All that is wanted is the exact lines from the one with "Describe the element at coordinates (305, 10)" through the last line of the entries, with both ends kept and every picture left out.

| SOURCE DATA |
=======

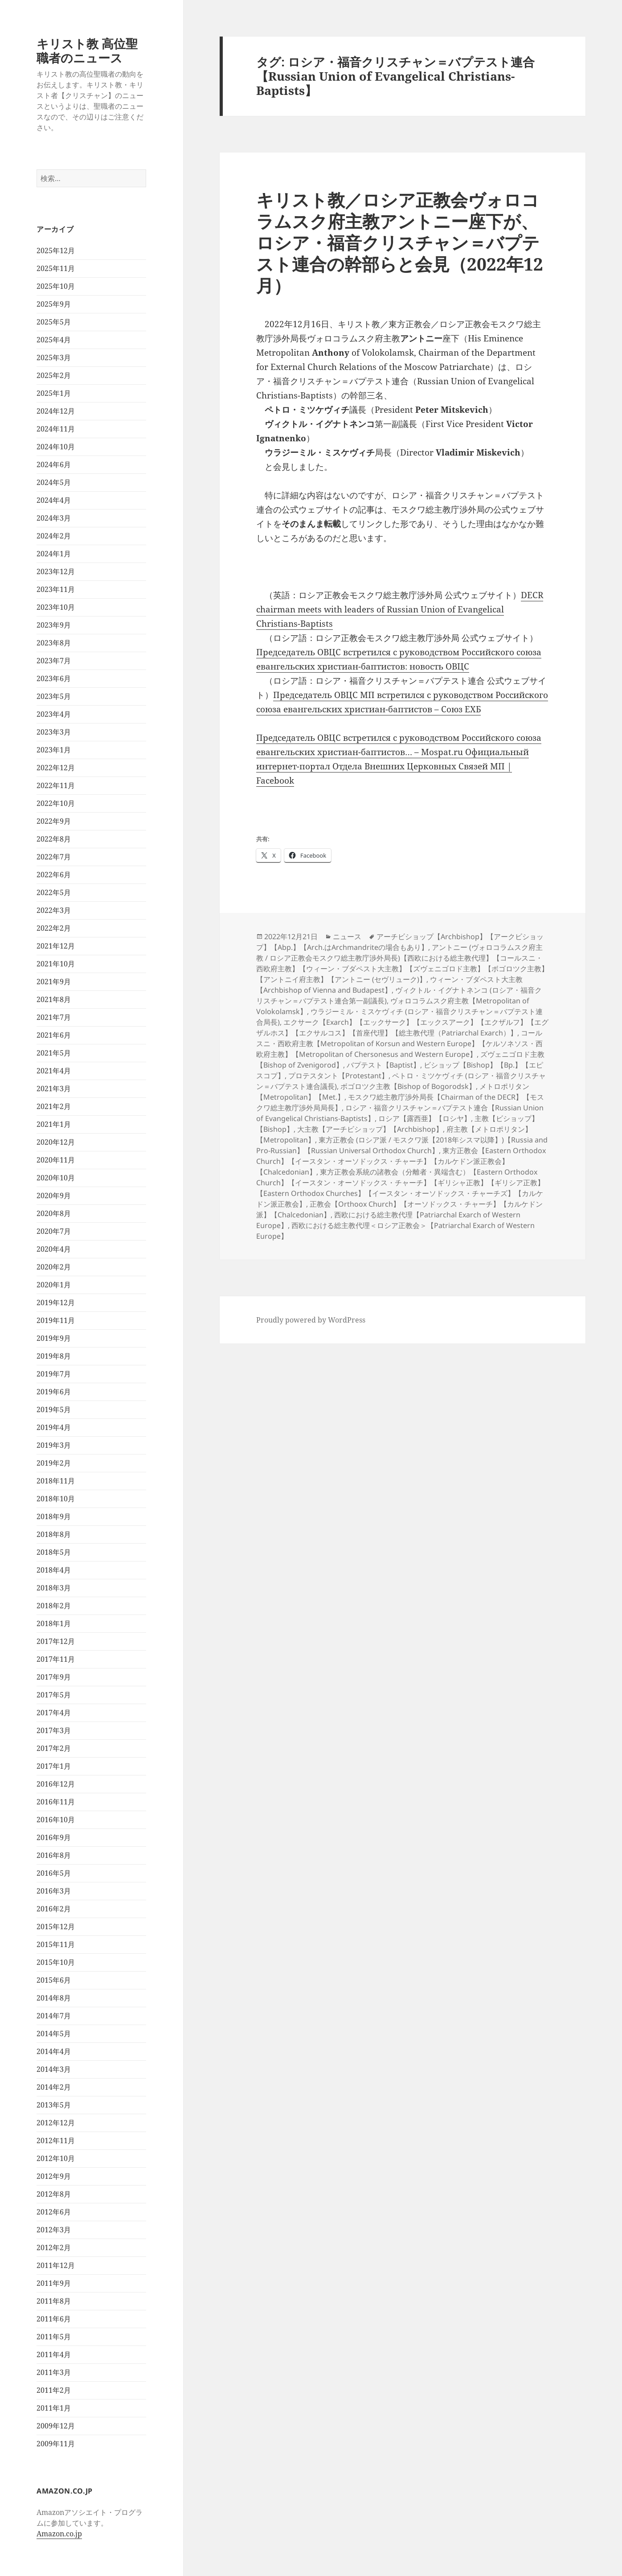  What do you see at coordinates (54, 696) in the screenshot?
I see `2023年5月` at bounding box center [54, 696].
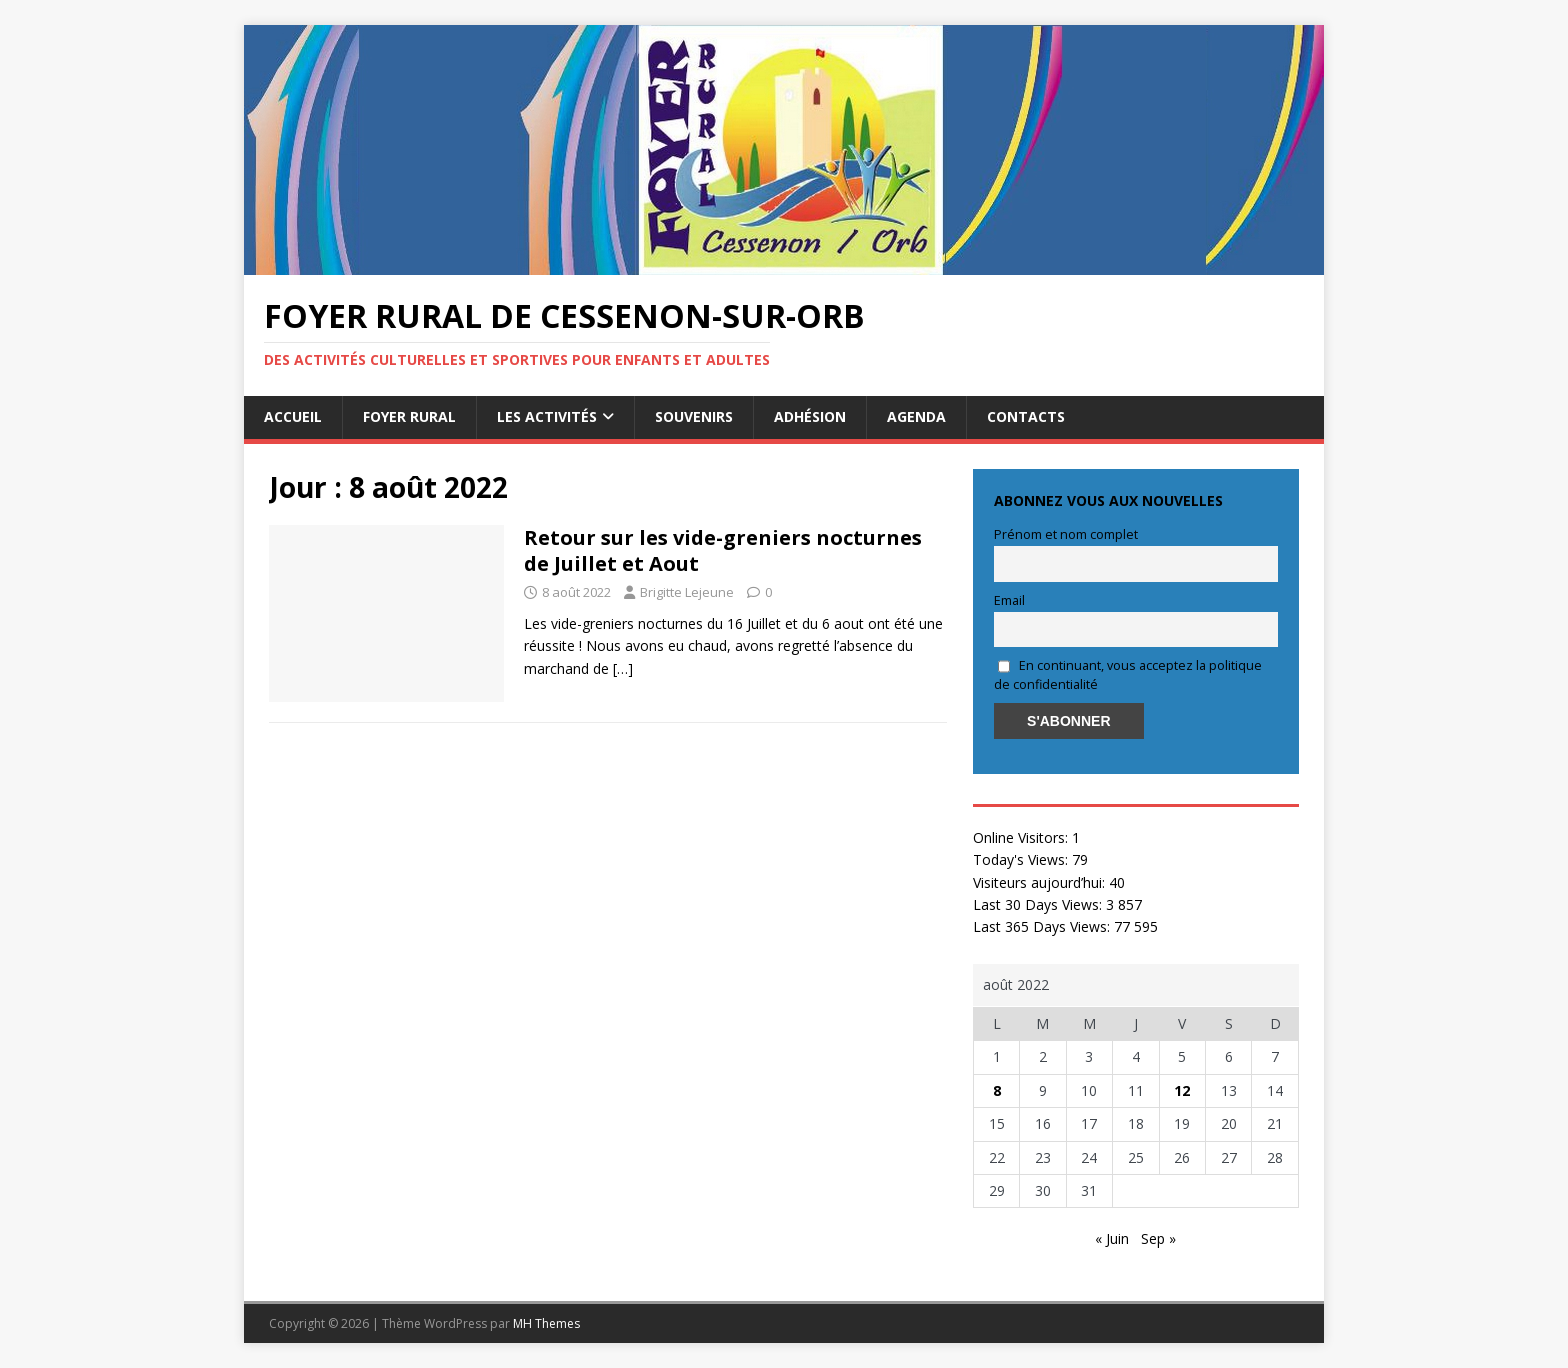 The width and height of the screenshot is (1568, 1368). Describe the element at coordinates (1043, 926) in the screenshot. I see `Last 365 Days Views:` at that location.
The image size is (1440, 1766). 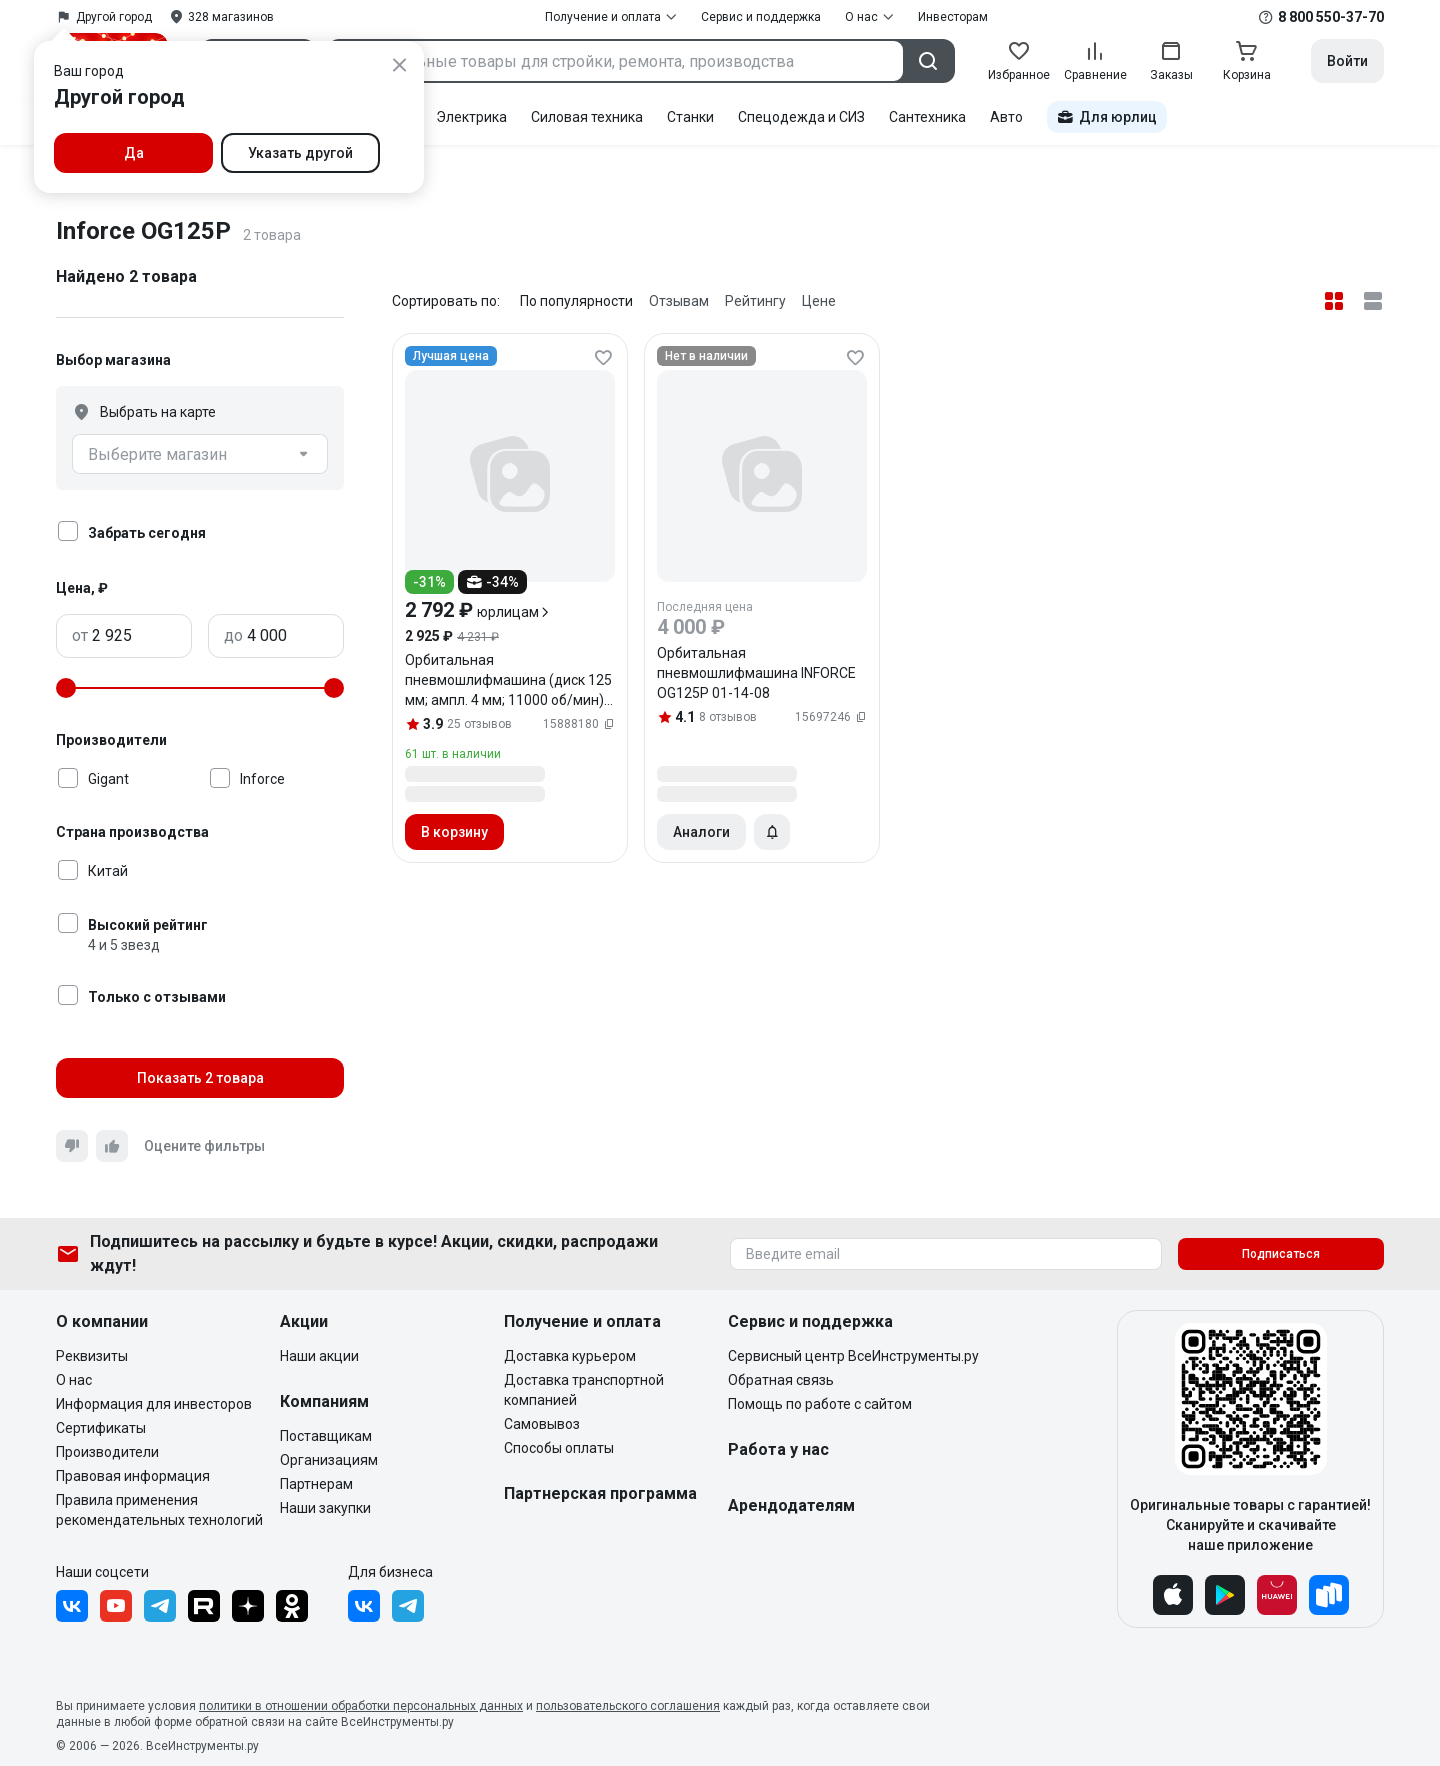 I want to click on Доставка курьером, so click(x=570, y=1356).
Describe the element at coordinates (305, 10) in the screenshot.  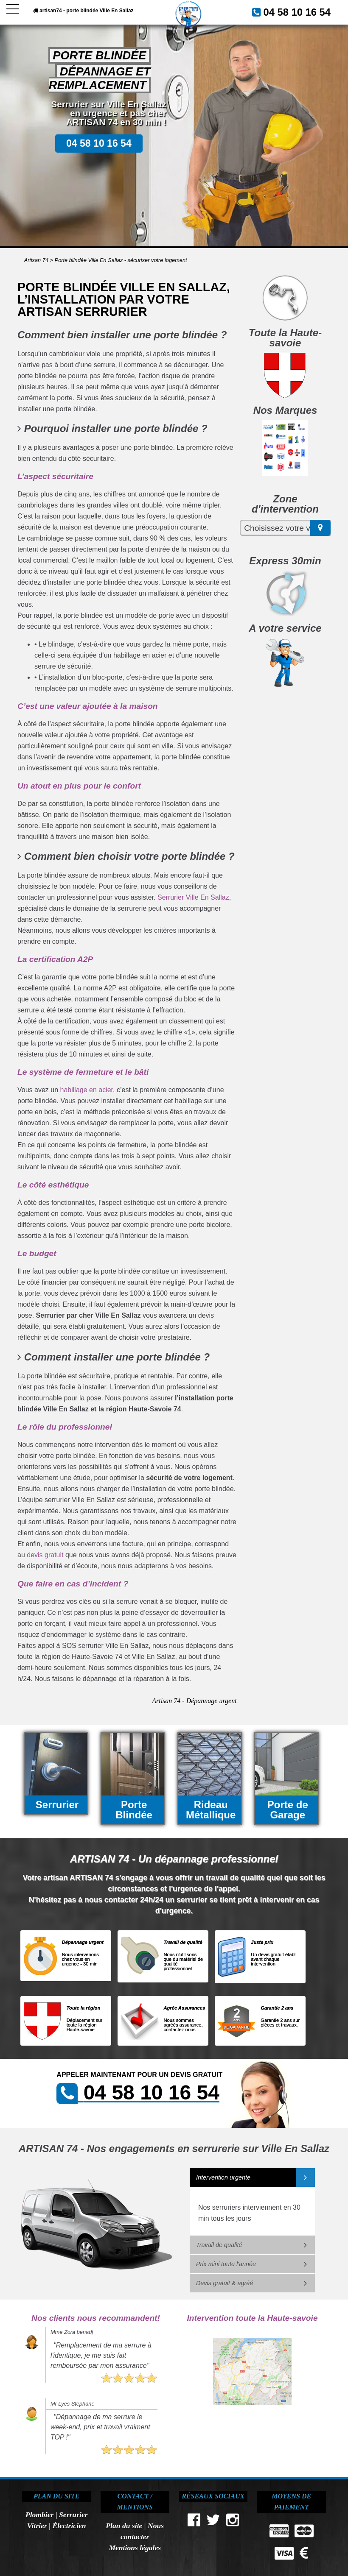
I see `04 58 10 16 54` at that location.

=======

| TASK SOLUTION |
Describe the element at coordinates (305, 10) in the screenshot.  
I see `04 58 10 16 54` at that location.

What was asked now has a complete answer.